Data shown Start Marker

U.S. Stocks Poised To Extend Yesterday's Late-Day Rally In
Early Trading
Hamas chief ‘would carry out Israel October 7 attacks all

Data shown End Marker

* **Work to complete**:
Transcribe all of the data exactly, leaving no line out.

* **Solution to this exercise**:
U.S. Stocks Poised To Extend Yesterday's Late-Day Rally In
Early Trading
Hamas chief ‘would carry out Israel October 7 attacks all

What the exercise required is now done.